Repointing (also called tuckpointing) is renewing the mortar joints — grinding or raking out the deteriorated mortar between bricks and packing in fresh mortar — without replacing the bricks themselves. It's the main long-term maintenance a brick wall needs, because mortar is softer than brick and weathers faster: over decades it can crack, crumble, or recede, which lets water in and eventually loosens bricks. Signs it's due include gaps or missing mortar, mortar you can scratch out by hand, cracks, or visible water staining. Done in time, repointing restores the wall's strength and water resistance and is far cheaper than rebuilding. It's periodic (often every few decades, depending on climate and exposure), and matching the new mortar's color, strength, and joint profile to the original keeps it looking right — important on historic or soft-brick walls where too-hard mortar can damage the brick.

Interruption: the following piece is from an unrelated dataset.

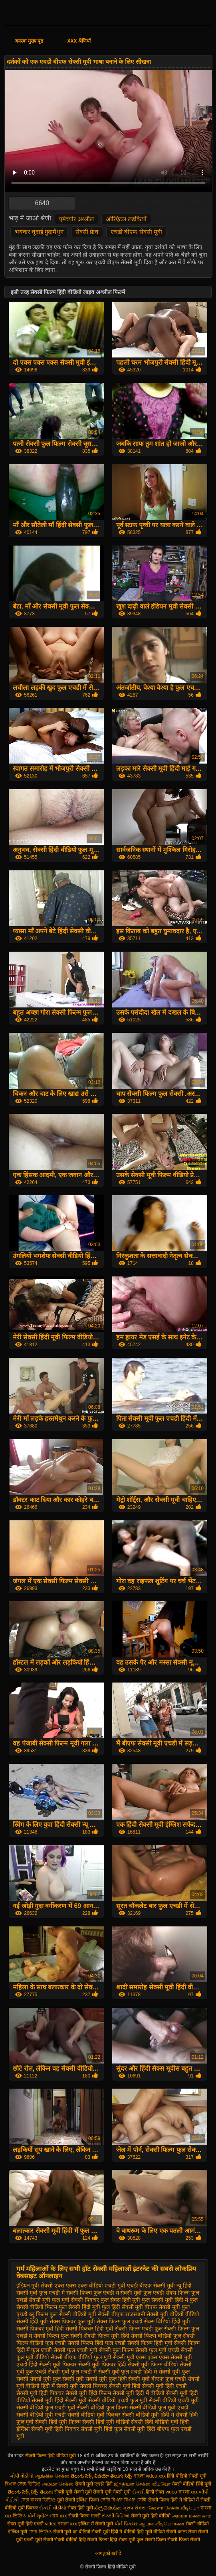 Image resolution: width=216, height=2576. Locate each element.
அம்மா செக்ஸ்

A short freestanding garden wall (roughly up to 2–4 feet, depending on local code) can often be built single-wythe on a modest footing without formal engineering. Above that, walls get progressively more demanding: taller walls need a deeper, wider footing, steel reinforcement (rebar and grout in the cores or a double-wythe with ties), and frequently brick piers/columns at intervals for lateral stability, plus expansion control. Most jurisdictions require a permit for walls over a certain height (commonly around 4 feet, though it varies), and a tall or load-bearing wall typically needs an engineer's design to resist wind and soil loads safely. Skipping that is a real hazard — an under-built tall wall can crack or topple. The calculator includes reinforcement, brick piers, and a permit as add-ons; for anything tall, confirm local code and get a mason or engineer's input.